This ruling was made at first; but the judge afterwards withdrew it, and instead thereof read to the jury some of the language used in the opinion of this court reported in 202 Mass. 585, 597, 89 N.E. 118. That language, however correct upon the facts then appearing, was inapplicable to the issue as presented at this trial. For this reason the respondent's exceptions must be sustained.

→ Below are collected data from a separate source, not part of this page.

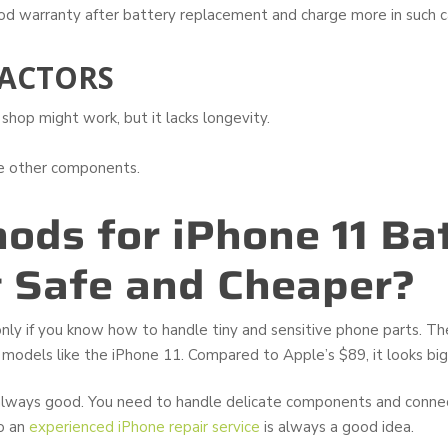
od warranty after battery replacement and charge more in such c
ACTORS
shop might work, but it lacks longevity.
ge other components.
ods for iPhone 11 Ba
 Safe and Cheaper?
 only if you know how to handle tiny and sensitive phone parts. T
r models like the iPhone 11. Compared to Apple’s $89, it looks big
ways good. You need to handle delicate components and connect
to an
experienced iPhone repair service
is always a good idea.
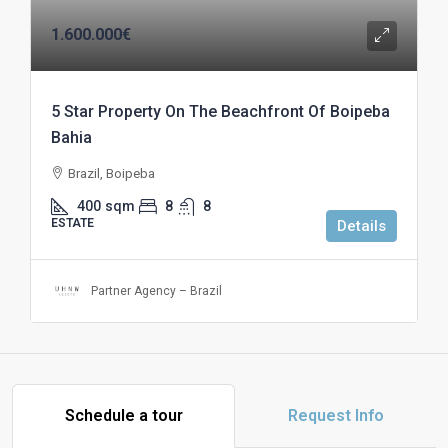
1.600.000€
5 Star Property On The Beachfront Of Boipeba
Bahia
Brazil, Boipeba
400
sqm
8
8
ESTATE
Details
Partner Agency – Brazil
Schedule a tour
Request Info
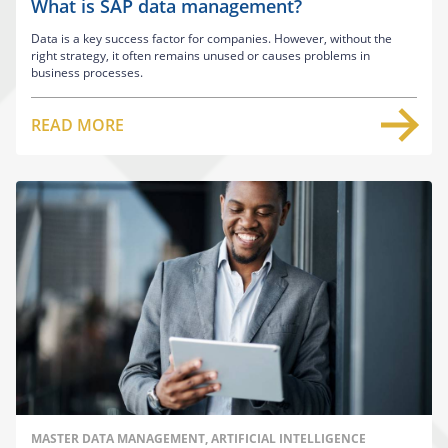
What is SAP data management?
Data is a key success factor for companies. However, without the
right strategy, it often remains unused or causes problems in
business processes.
READ MORE
MASTER DATA MANAGEMENT, ARTIFICIAL INTELLIGENCE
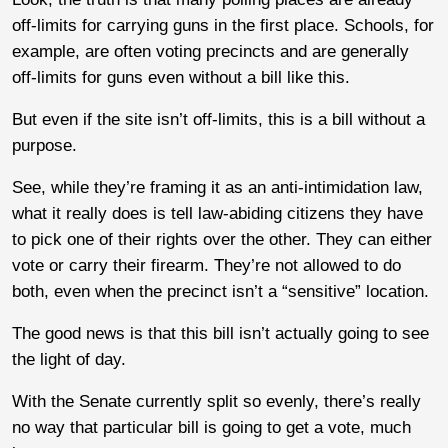
off-limits for carrying guns in the first place. Schools, for
example, are often voting precincts and are generally
off-limits for guns even without a bill like this.
But even if the site isn’t off-limits, this is a bill without a
purpose.
See, while they’re framing it as an anti-intimidation law,
what it really does is tell law-abiding citizens they have
to pick one of their rights over the other. They can either
vote or carry their firearm. They’re not allowed to do
both, even when the precinct isn’t a “sensitive” location.
The good news is that this bill isn’t actually going to see
the light of day.
With the Senate currently split so evenly, there’s really
no way that particular bill is going to get a vote, much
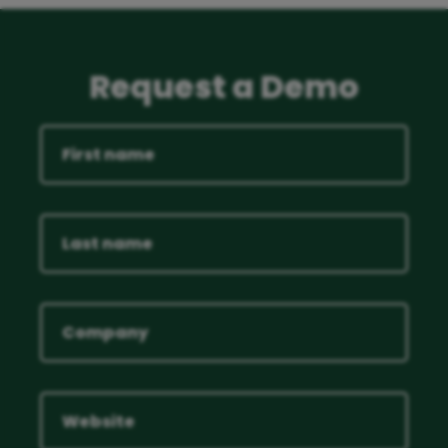
Request a Demo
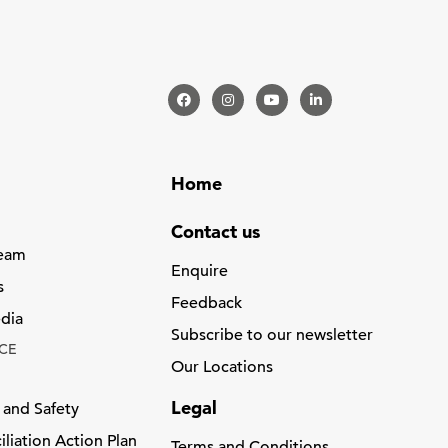
Home
Contact us
Team
Enquire
s
Feedback
dia
Subscribe to our newsletter
CE
Our Locations
Legal
 and Safety
liation Action Plan
Terms and Conditions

2. The contention that the damages should be assessed according to the provisions of R. L. c. 48, §§ 17, 18, and not in the manner prescribed by sections 20-22 of the same chapter, we do not consider to be open to the respondent. It has no concern with the division of the damages between the lessor and the lessee. Proprietors of Locks & Canals v. Nashua & Lowell R. R., 10 Cush. 385, 387; Providence, Fall River & Newport Steamboat Co. v. Fall River, 187 Mass. 45, 50, 72 N.E. 338. As was said by Wells, J., in Edmands v. Boston, 108 Mass. 535, 547, these questions 'are important only as between the several petitioners.'

3. The judge rightly ruled that the measure of damages was not what it would cost to buy land to construct a way, or the cost of building a way out of the petitioner's premises. That was a circumstance to be considered; but it was not as matter of law the measure of the damages. This is settled by the former decisions of this case. 202 Mass. 585, 599, 89 N.E. 118 et seq.; 209 Mass. 298, 314, 315, 95 N.E. 887. The instructions as to this point and as to the respondent's second request were adequate and correct. The judge ruled also that the petitioner, being a foreign corporation, was not an inhabitant of Attleborough, and had no right to apply to the selectmen of that town to lay...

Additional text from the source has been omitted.